Copy every line from the records that holds the word "rect".
Records to process section start
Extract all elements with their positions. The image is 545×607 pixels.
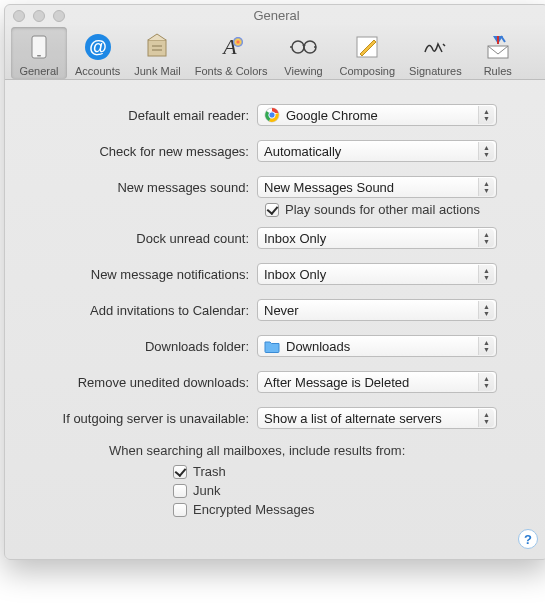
select-notifications[interactable]: Inbox Only ▲▼ — [257, 263, 497, 285]
toolbar-label: Accounts — [75, 65, 120, 77]
toolbar-label: Signatures — [409, 65, 462, 77]
svg-rect-4 — [148, 40, 166, 56]
preferences-toolbar: General @ Accounts Junk Mail A Fonts & C… — [5, 25, 545, 80]
checkbox-junk[interactable] — [173, 484, 187, 498]
updown-arrows-icon: ▲▼ — [478, 337, 494, 355]
label-junk: Junk — [193, 483, 220, 498]
traffic-lights — [13, 10, 65, 22]
select-dock-unread[interactable]: Inbox Only ▲▼ — [257, 227, 497, 249]
checkbox-play-sounds[interactable] — [265, 203, 279, 217]
viewing-icon — [287, 31, 319, 63]
label-add-invites: Add invitations to Calendar: — [25, 303, 257, 318]
toolbar-tab-composing[interactable]: Composing — [333, 27, 401, 79]
toolbar-tab-general[interactable]: General — [11, 27, 67, 79]
select-downloads-folder[interactable]: Downloads ▲▼ — [257, 335, 497, 357]
svg-rect-1 — [37, 55, 41, 57]
toolbar-tab-viewing[interactable]: Viewing — [275, 27, 331, 79]
updown-arrows-icon: ▲▼ — [478, 229, 494, 247]
toolbar-tab-accounts[interactable]: @ Accounts — [69, 27, 126, 79]
toolbar-label: Fonts & Colors — [195, 65, 268, 77]
select-value: Show a list of alternate servers — [264, 411, 442, 426]
checkbox-encrypted[interactable] — [173, 503, 187, 517]
select-value: Never — [264, 303, 299, 318]
svg-text:@: @ — [89, 37, 107, 57]
select-value: Automatically — [264, 144, 341, 159]
select-value: Downloads — [286, 339, 350, 354]
select-remove-downloads[interactable]: After Message is Deleted ▲▼ — [257, 371, 497, 393]
select-new-sound[interactable]: New Messages Sound ▲▼ — [257, 176, 497, 198]
label-search-heading: When searching all mailboxes, include re… — [109, 443, 528, 458]
label-new-sound: New messages sound: — [25, 180, 257, 195]
select-value: After Message is Deleted — [264, 375, 409, 390]
preferences-window: General General @ Accounts Junk Mail A F — [4, 4, 545, 560]
label-encrypted: Encrypted Messages — [193, 502, 314, 517]
select-add-invites[interactable]: Never ▲▼ — [257, 299, 497, 321]
updown-arrows-icon: ▲▼ — [478, 409, 494, 427]
label-remove-downloads: Remove unedited downloads: — [25, 375, 257, 390]
label-notifications: New message notifications: — [25, 267, 257, 282]
select-value: Inbox Only — [264, 231, 326, 246]
chrome-icon — [264, 107, 280, 123]
toolbar-label: Composing — [339, 65, 395, 77]
svg-text:A: A — [221, 34, 237, 59]
select-value: Google Chrome — [286, 108, 378, 123]
svg-point-7 — [292, 41, 304, 53]
select-outgoing-unavailable[interactable]: Show a list of alternate servers ▲▼ — [257, 407, 497, 429]
composing-icon — [351, 31, 383, 63]
updown-arrows-icon: ▲▼ — [478, 142, 494, 160]
label-downloads: Downloads folder: — [25, 339, 257, 354]
search-options-section: When searching all mailboxes, include re… — [25, 443, 528, 517]
general-form: Default email reader: Google Chrome ▲▼ C… — [5, 80, 545, 531]
select-value: New Messages Sound — [264, 180, 394, 195]
select-value: Inbox Only — [264, 267, 326, 282]
toolbar-label: Viewing — [284, 65, 322, 77]
toolbar-tab-junkmail[interactable]: Junk Mail — [128, 27, 186, 79]
toolbar-tab-fonts-colors[interactable]: A Fonts & Colors — [189, 27, 274, 79]
select-check-messages[interactable]: Automatically ▲▼ — [257, 140, 497, 162]
checkbox-trash[interactable] — [173, 465, 187, 479]
toolbar-label: Rules — [484, 65, 512, 77]
toolbar-label: General — [19, 65, 58, 77]
rules-icon — [482, 31, 514, 63]
updown-arrows-icon: ▲▼ — [478, 106, 494, 124]
select-default-reader[interactable]: Google Chrome ▲▼ — [257, 104, 497, 126]
svg-point-6 — [233, 37, 243, 47]
zoom-button[interactable] — [53, 10, 65, 22]
general-icon — [23, 31, 55, 63]
help-icon: ? — [524, 532, 532, 547]
folder-icon — [264, 338, 280, 354]
help-button[interactable]: ? — [518, 529, 538, 549]
label-trash: Trash — [193, 464, 226, 479]
updown-arrows-icon: ▲▼ — [478, 178, 494, 196]
label-default-reader: Default email reader: — [25, 108, 257, 123]
toolbar-label: Junk Mail — [134, 65, 180, 77]
updown-arrows-icon: ▲▼ — [478, 301, 494, 319]
junkmail-icon — [141, 31, 173, 63]
label-dock-unread: Dock unread count: — [25, 231, 257, 246]
updown-arrows-icon: ▲▼ — [478, 265, 494, 283]
accounts-icon: @ — [82, 31, 114, 63]
label-outgoing-unavailable: If outgoing server is unavailable: — [25, 411, 257, 426]
svg-rect-0 — [32, 36, 46, 58]
minimize-button[interactable] — [33, 10, 45, 22]
toolbar-tab-rules[interactable]: Rules — [470, 27, 526, 79]
window-title: General — [253, 8, 299, 23]
fonts-colors-icon: A — [215, 31, 247, 63]
label-play-sounds: Play sounds for other mail actions — [285, 202, 480, 217]
close-button[interactable] — [13, 10, 25, 22]
updown-arrows-icon: ▲▼ — [478, 373, 494, 391]
signatures-icon — [419, 31, 451, 63]
toolbar-tab-signatures[interactable]: Signatures — [403, 27, 468, 79]
label-check-messages: Check for new messages: — [25, 144, 257, 159]
svg-point-13 — [269, 112, 275, 118]
titlebar: General — [5, 5, 545, 25]
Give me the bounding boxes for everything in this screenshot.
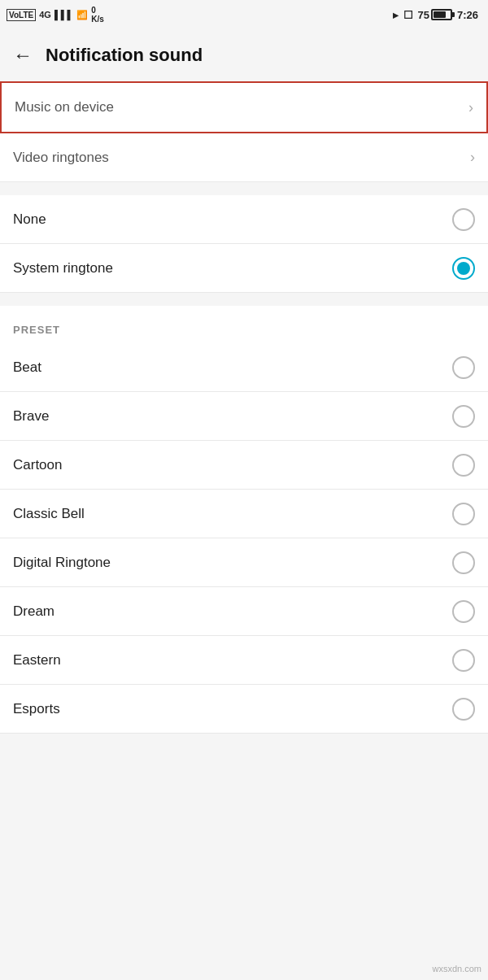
Records to process section end
Expected answer ->
svg-rect-4 — [148, 40, 166, 56]
svg-rect-1 — [37, 55, 41, 57]
svg-rect-0 — [32, 36, 46, 58]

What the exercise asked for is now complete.